La sélection des modèles par Compar:IA peut elle-même être questionnée, en regard du nombre des modèles identifiés par Chatbot Arena ou plus encore Hugging Face. En sélectionnant la langue française sur ce dernier, on observe la faible représentation du monde francophone dans les modèles. - Il est intéressant de présenter aux élèves des moteurs de recherche protecteurs de leur vie privée, sans identification ni abonnement, qui intègrent les APIs de certaines itérations d'IA et qui proposent systématiquement un aperçu de leurs sources : Qwant, Brave, DuckDuckGo et son Chat Duck.ai... Ce sont des conditions à respecter si un travail doit leur être proposé.
Il est alors possible de leur demander de comparer les différentes réponses à un même message, en questionnant les sources, d'observer les variations en modifiant un terme de la requête ou en imposant des conditions supplémentaires : format, style, structuration...

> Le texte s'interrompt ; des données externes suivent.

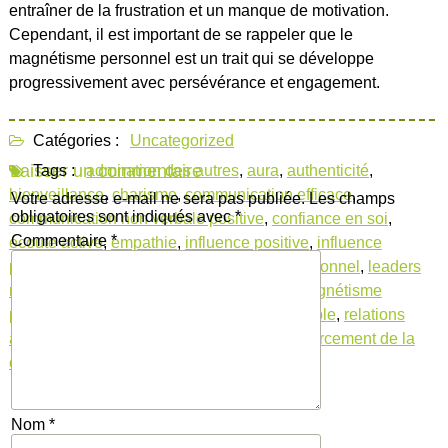
entraîner de la frustration et un manque de motivation.
Cependant, il est important de se rappeler que le
magnétisme personnel est un trait qui se développe
progressivement avec persévérance et engagement.
Catégories :
Uncategorized
Laisser un commentaire
Tags :
admiration des autres
,
aura
,
authenticité
,
bienveillance
,
charisme
,
communication efficace
,
Votre adresse e-mail ne sera pas publiée.
Les champs
obligatoires sont indiqués avec
*
communication non verbale positive
,
confiance en soi
,
Commentaire
*
écoute active
,
empathie
,
influence positive
,
influence
positive sur l'entourage
,
le magnétisme personnel
,
leaders
naturels
,
liens profonds et authentiques
,
magnétisme
personnel
,
ouvrir des portes
,
qualité intangible
,
relations
authentiques
,
relations harmonieuses
,
renforcement de la
confiance en soi
Nom
*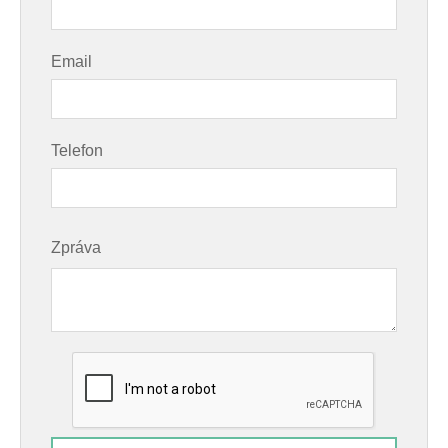
Email
Telefon
Zpráva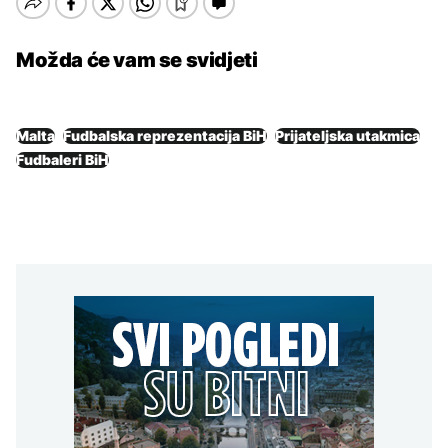
Možda će vam se svidjeti
Malta
Fudbalska reprezentacija BiH
Prijateljska utakmica
Fudbaleri BiH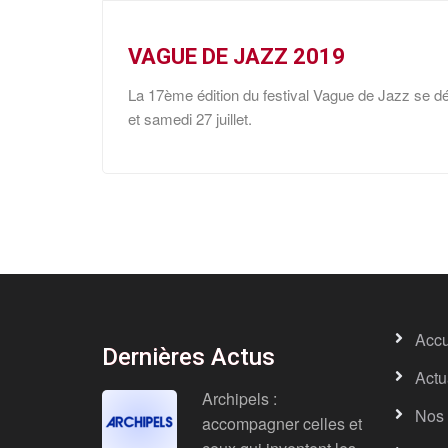
VAGUE DE JAZZ 2019
La 17ème édition du festival Vague de Jazz se dér
et samedi 27 juillet.
Accu
Dernières Actus
Actu
Archipels :
Nos 
accompagner celles et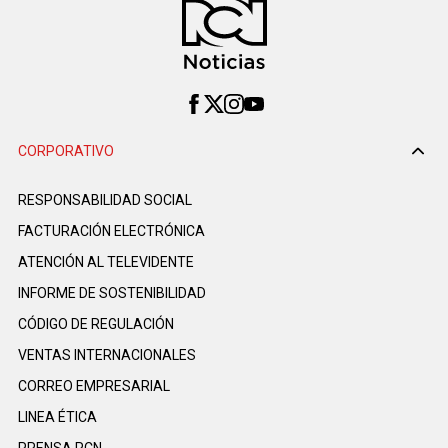
CORPORATIVO
RESPONSABILIDAD SOCIAL
FACTURACIÓN ELECTRÓNICA
ATENCIÓN AL TELEVIDENTE
INFORME DE SOSTENIBILIDAD
CÓDIGO DE REGULACIÓN
VENTAS INTERNACIONALES
CORREO EMPRESARIAL
LINEA ÉTICA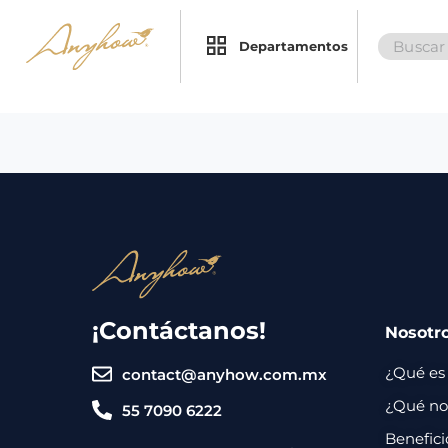
Search
×
×
Departamentos
for:
Promociones
Inicio
Nosotros
Catálogo
Servicios
Regalos
¡Contáctanos!
Nosotr
Envíos
Contacto
¿Qué es
contact@anyhow.com.mx
Métodos
¿Qué nos
55 7090 6222
de
Benefici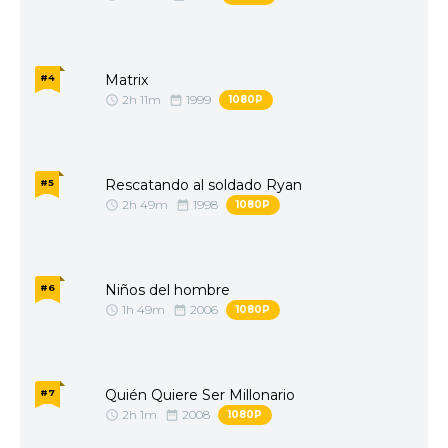
Matrix
#4
2h 11m
1999
1080P
Rescatando al soldado Ryan
#5
2h 49m
1998
1080P
Niños del hombre
#6
1h 49m
2006
1080P
Quién Quiere Ser Millonario
#7
2h 1m
2008
1080P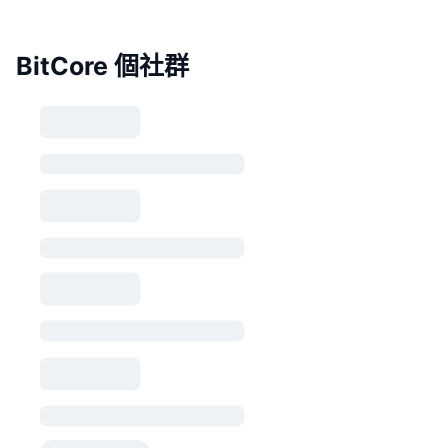
BitCore 個社群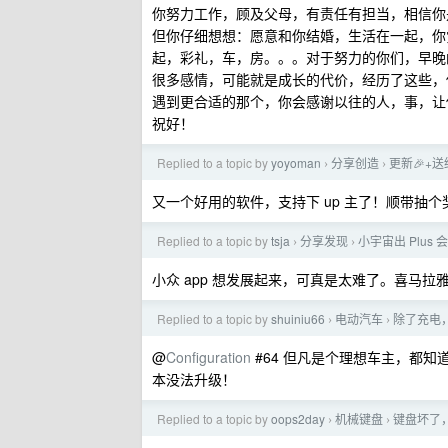
你努力工作，顾及父母，有责任有担当，相信你
但你仔细想想：愿意和你结婚，生活在一起，你
起，彩礼，车，房。。。对于努力的你们，早晚
很多感情，可能就是成长的代价，经历了这些，
遇到更合适的那个，你会感谢以往的人，事，让
祝好！
Replied to a topic by
yoyoman
分享创造
更新🎉+送
›
›
又一个好用的软件，支持下 up 主了！顺带抽个奖，
Replied to a topic by
tsja
分享发现
小宇宙出 Plus 会
›
›
小众 app 想发展起来，可真是太难了。喜马
Replied to a topic by
shuiniu66
电动汽车
除了充电
›
›
@
Configuration
#64 但凡是个理想车主，都知
本没法升级！
Replied to a topic by
oops2day
机械键盘
键盘坏了
›
›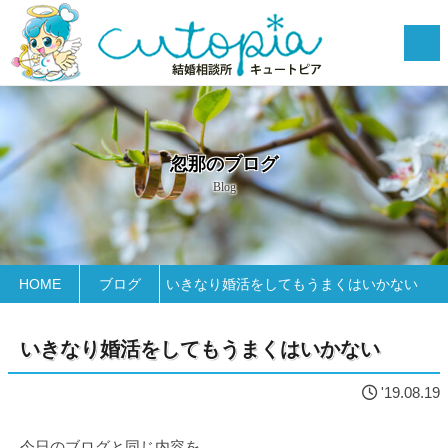
忽那のブログ
Blog
HOME
ブログ
いきなり婚活をしてもうまくはいかない
いきなり婚活をしてもうまくはいかない
'19.08.19
今日のブログと同じ内容を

Le professeur peut montrer les résultats des IA propriétaires auxquelles il a souscrit, élargissant ainsi le panorama aux IA propriétaires ou à des IA non sélectionnées par Compar:IA. - Dans un autre temps, il est intéressant d'interroger les biais de représentations inhérents aux corpus analysés : la vision du monde proposée par les différentes IA correspondent-elles à sa diversité ? Les opinions représentées sont-elles plurielles ? La nationalité d'un modèle induit-elle des réponses différentes de celles d'un modèle d'une autre nationalité ? Cela correspond-il à des narratifs politiques particuliers ? Qu'en est-il de la représentation des sexes ?
Les fondamentaux
En formant nos élèves aux fondamentaux de toute éducation aux médias, nous leur apprenons bien plus qu'un savoir faire procédurier pour exploiter un outil. Nous les habituons à questionner tous ceux que l'histoire et l'avenir mettront sur leur chemin et construisons leur réelle compétence médiatique.